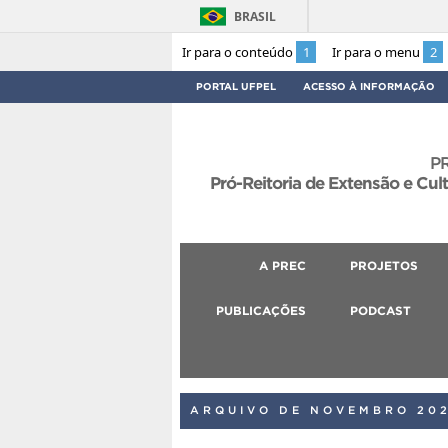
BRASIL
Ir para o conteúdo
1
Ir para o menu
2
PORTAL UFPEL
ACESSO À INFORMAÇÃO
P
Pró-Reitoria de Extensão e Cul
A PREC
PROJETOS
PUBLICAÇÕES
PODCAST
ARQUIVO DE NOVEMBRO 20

--

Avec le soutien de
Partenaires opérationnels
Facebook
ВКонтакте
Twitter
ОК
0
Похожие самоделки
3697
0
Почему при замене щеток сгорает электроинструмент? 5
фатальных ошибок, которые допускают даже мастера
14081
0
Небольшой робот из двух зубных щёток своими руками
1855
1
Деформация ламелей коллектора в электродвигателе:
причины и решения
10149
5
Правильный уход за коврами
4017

__TASK GOAL__
Take the lines above from the one containing "Ir para o menu" down to the one containing "ARQUIVO DE NOVEMBRO 20", and transcribe them exactly, both ends included.

__ANSWER TO THIS PROBLEM__
Ir para o menu
2
PORTAL UFPEL
ACESSO À INFORMAÇÃO
P
Pró-Reitoria de Extensão e Cul
A PREC
PROJETOS
PUBLICAÇÕES
PODCAST
ARQUIVO DE NOVEMBRO 20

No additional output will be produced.